In light of these benefits, Froedtert Hospital has re-examined its original structure and has decided to modernize its 10 nursing units one at a time. Each unit consists of 28 bedrooms and a nursing station. This renovation is under the auspices of the Pebble Project and is scheduled for completion in 2006.
We are incorporating a lot of the things we learned and implemented in the North Tower into the remodeled units, but we are taking it a step further now,” says Balzer. Since Froedtert Hospital is renovating each unit individually, the hospital planners are surveying each individual nursing unit “staff and patients “and getting baseline data. Drawing upon the feedback derived from each unit modernization, the hospital will be able to tweak the modernization process for optimal results.
I am surprised about the number of facilities that will plan an addition or a building without the input of the people who will be working there,” says Balzer. Froedtert Hospital places a premium on end-user involvement in the design process.
With architects and interior designers, Balzer stresses that the configuration of spaces be efficient and convenient for the staff. For example, before the North Tower construction, the hospital set up a 1:1 full-scale model of a patient room with a real hospital bed and enticed the staff to inspect the model and fill out a comment card. Each comment card was evaluated and people in the project team manned the mock-up room to answer questions. Design meetings with end-users were also held in the mock-up room so suggested changes could be easily understood and made instantly.
A Healthy Prognosis
In addition to supporting the needs of the patients and staff members, Froedtert Hospital values the needs of the patients' families and visitors. In the North Tower, each floor has a space with lovely vistas called the living room, expressly designed for the patients' families. It is nestled within the inpatient bedrooms, but it is the ˜living room' where the patients and families can go to get on the Internet or gaze out the window or sit and visit,” says Balzer.
As part of its mission to support hospital visitors, the hospital has comfortable family lounges separate from the inpatient environment to accommodate larger visiting groups. The hospital has created a family center near its intensive care unit with rooms for overnight stays; whiteboards so that doctors can better explain treatment; Internet access; and private areas for confidential conferences. Hospital staff serve as a resource to family members offering information on hotels for extended visits.
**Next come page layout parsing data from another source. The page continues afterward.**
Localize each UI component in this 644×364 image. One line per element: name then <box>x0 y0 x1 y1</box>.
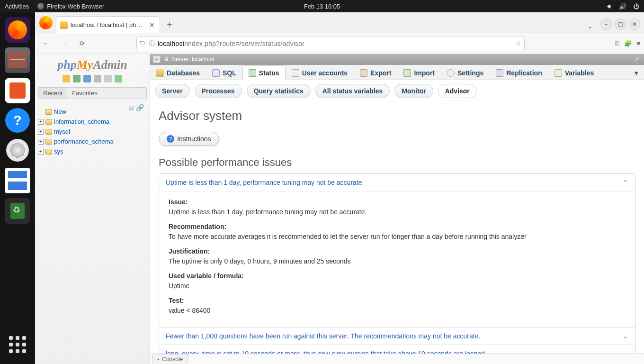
console-bar: ▪ Console <box>150 354 644 364</box>
back-button[interactable]: ← <box>39 36 53 51</box>
subtab-advisor[interactable]: Advisor <box>438 84 477 98</box>
tab-variables[interactable]: Variables <box>548 65 600 80</box>
link-icon[interactable]: 🔗 <box>136 104 144 111</box>
tab-strip: localhost / localhost | phpMyAdmin ✕ ＋ ⌄… <box>35 12 644 33</box>
active-app-indicator[interactable]: Firefox Web Browser <box>37 3 104 10</box>
status-subtabs: Server Processes Query statistics All st… <box>150 80 644 102</box>
window-maximize-button[interactable]: ▢ <box>615 18 626 30</box>
home-icon[interactable] <box>63 75 70 82</box>
url-bar[interactable]: 🛡 ⓘ localhost/index.php?route=/server/st… <box>136 36 525 51</box>
tab-user-accounts[interactable]: User accounts <box>286 65 354 80</box>
expand-icon[interactable]: + <box>38 129 44 135</box>
power-icon[interactable]: ⏻ <box>633 3 639 10</box>
gear-icon[interactable] <box>104 75 112 82</box>
pocket-icon[interactable]: ⌄⃝ <box>615 40 620 47</box>
tab-databases[interactable]: Databases <box>150 65 206 80</box>
hamburger-menu-icon[interactable]: ≡ <box>636 40 640 47</box>
chevron-down-icon: ⌄ <box>623 332 628 340</box>
tree-db[interactable]: + mysql <box>38 127 148 136</box>
tab-settings[interactable]: Settings <box>441 65 490 80</box>
firefox-icon <box>37 3 44 9</box>
extensions-icon[interactable]: 🧩 <box>624 40 632 47</box>
network-icon[interactable]: ⯁ <box>606 3 612 10</box>
collapse-sidebar-button[interactable]: ← <box>153 55 161 63</box>
tree-db[interactable]: + information_schema <box>38 117 148 127</box>
tree-new[interactable]: New <box>38 107 128 117</box>
pma-logo[interactable]: phpMyAdmin <box>35 58 150 72</box>
tab-close-icon[interactable]: ✕ <box>148 21 156 29</box>
forward-button[interactable]: → <box>57 36 71 51</box>
top-tabs: Databases SQL Status User accounts Expor… <box>150 65 644 80</box>
tab-import[interactable]: Import <box>397 65 441 80</box>
db-icon <box>45 149 52 155</box>
label-test: Test: <box>169 296 626 306</box>
reload-icon[interactable] <box>115 75 122 82</box>
reload-button[interactable]: ⟳ <box>75 36 89 51</box>
pma-sidebar: phpMyAdmin Recent Favorites ⊟ 🔗 <box>35 54 150 364</box>
instructions-button[interactable]: ? Instructions <box>159 132 219 146</box>
tabs-more-icon[interactable]: ▼ <box>628 67 644 80</box>
subtab-all-status-variables[interactable]: All status variables <box>315 84 390 98</box>
page-title: Advisor system <box>159 109 635 123</box>
issue-1-header[interactable]: Uptime is less than 1 day, performance t… <box>159 174 635 191</box>
window-close-button[interactable]: ✕ <box>629 18 640 30</box>
expand-icon[interactable]: + <box>38 149 44 155</box>
subtab-server[interactable]: Server <box>155 84 190 98</box>
dock-apps-grid[interactable] <box>5 332 30 357</box>
expand-icon[interactable]: + <box>38 119 44 125</box>
shield-icon: 🛡 <box>140 40 146 47</box>
settings-icon[interactable] <box>94 75 101 82</box>
breadcrumb-bar: ← 🖥 Server: localhost ⤢ <box>150 54 644 65</box>
subtab-query-statistics[interactable]: Query statistics <box>247 84 311 98</box>
activities-button[interactable]: Activities <box>5 3 29 10</box>
new-tab-button[interactable]: ＋ <box>162 17 177 32</box>
console-icon: ▪ <box>157 356 159 363</box>
tab-export[interactable]: Export <box>354 65 397 80</box>
tree-db[interactable]: + sys <box>38 146 148 156</box>
firefox-home-icon[interactable] <box>38 15 54 31</box>
sidebar-tabs: Recent Favorites <box>38 87 147 99</box>
tab-status[interactable]: Status <box>242 65 286 80</box>
bookmark-star-icon[interactable]: ☆ <box>516 40 521 47</box>
dock-files[interactable] <box>5 47 30 73</box>
gnome-top-bar: Activities Firefox Web Browser Feb 13 16… <box>0 0 644 12</box>
firefox-window: localhost / localhost | phpMyAdmin ✕ ＋ ⌄… <box>35 12 644 364</box>
expand-icon[interactable]: + <box>38 139 44 145</box>
sidebar-tab-recent[interactable]: Recent <box>38 88 67 99</box>
issue-2-header[interactable]: Fewer than 1,000 questions have been run… <box>159 327 635 345</box>
collapse-all-icon[interactable]: ⊟ <box>128 104 134 111</box>
tabs-dropdown-icon[interactable]: ⌄ <box>583 20 598 33</box>
window-minimize-button[interactable]: － <box>600 18 612 30</box>
docs-icon[interactable] <box>83 75 91 82</box>
db-icon <box>45 129 52 135</box>
dock-software[interactable] <box>5 78 30 103</box>
text-issue: Uptime is less than 1 day, performance t… <box>169 207 626 217</box>
issue-1-body: Issue: Uptime is less than 1 day, perfor… <box>159 191 635 327</box>
dock-disk[interactable] <box>5 137 30 163</box>
tab-replication[interactable]: Replication <box>490 65 548 80</box>
dock-help[interactable]: ? <box>5 108 30 133</box>
subtab-monitor[interactable]: Monitor <box>394 84 433 98</box>
server-icon: 🖥 <box>163 56 169 63</box>
text-test: value < 86400 <box>169 306 626 316</box>
browser-tab[interactable]: localhost / localhost | phpMyAdmin ✕ <box>56 16 160 33</box>
db-icon <box>45 109 52 115</box>
console-toggle[interactable]: ▪ Console <box>152 355 188 364</box>
clock[interactable]: Feb 13 16:05 <box>304 3 340 10</box>
label-issue: Issue: <box>169 197 626 207</box>
tree-db[interactable]: + performance_schema <box>38 136 148 146</box>
breadcrumb[interactable]: Server: localhost <box>172 56 214 63</box>
label-justification: Justification: <box>169 246 626 256</box>
dock-firefox[interactable] <box>5 17 30 43</box>
text-justification: The uptime is only 0 days, 0 hours, 9 mi… <box>169 256 626 266</box>
subtab-processes[interactable]: Processes <box>195 84 242 98</box>
sidebar-tab-favorites[interactable]: Favorites <box>67 88 102 99</box>
dock-trash[interactable] <box>5 198 30 224</box>
dock-text-editor[interactable] <box>5 168 30 193</box>
volume-icon[interactable]: 🔊 <box>619 3 626 10</box>
text-recommendation: To have more accurate averages it is rec… <box>169 232 626 242</box>
label-recommendation: Recommendation: <box>169 222 626 232</box>
tab-sql[interactable]: SQL <box>206 65 242 80</box>
expand-breadcrumb-icon[interactable]: ⤢ <box>635 56 641 63</box>
logout-icon[interactable] <box>73 75 80 82</box>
In the past, families would congregate in the hallways. Now, they have an area to call home base,” says Balzer. Patient relations, the finance department, the chapel, and pastoral care are also gathered near the family center to support the patients' families. The family center also provides space for kids with child-sized furniture and a connection to outdoor courtyards. Adds Balzer, It is important to treat the whole person and that includes the family.”
Handling 22,000 inpatients and 500,000 outpatients annually, the next large project on the drawing board is an outpatient orientation development. Currently, Froedtert Hospital is seeing double-digit growth in its outpatient business and needs to expand to support that growth. Fortunately, the hospital has been designed to accommodate future expansion.
We are always looking into the crystal ball so that we site the facilities accurately and lay the utility infrastructure for future growth,” says Balzer. By making logical and sound facility decisions and placing a premium on the emotional health of its staff, patients, and their families, Froedtert Memorial Lutheran Hospital is able to deliver stellar healthcare serv-ice and ensure continued growth.